▽

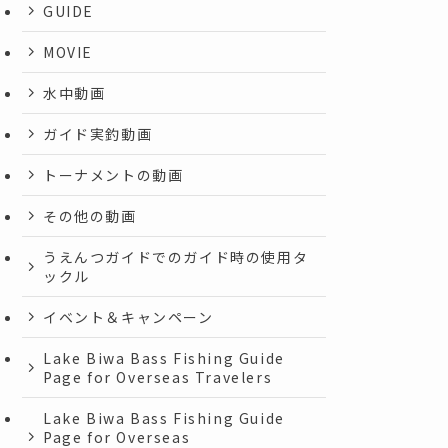
GUIDE
MOVIE
水中動画
ガイド実釣動画
トーナメントの動画
その他の動画
うえんつガイドでのガイド時の使用タ
ックル
イベント＆キャンペーン
Lake Biwa Bass Fishing Guide
Page for Overseas Travelers
Lake Biwa Bass Fishing Guide
Page for Overseas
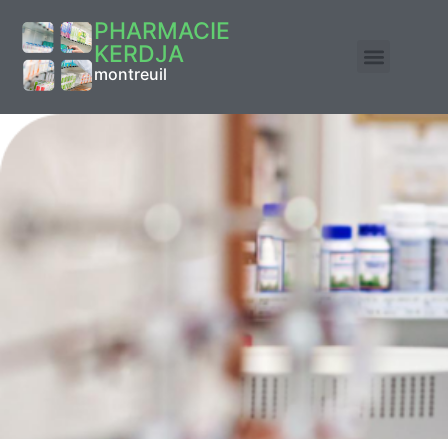
PHARMACIE
KERDJA
montreuil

△

(Problem):
Leaving aside every picture, transcribe exactly the lines that run from the one with "Page for Overseas Travelers" to the close of the listing above.

(Output of the task):
Page for Overseas Travelers
Lake Biwa Bass Fishing Guide
Page for Overseas
PHARMACIE
KERDJA
montreuil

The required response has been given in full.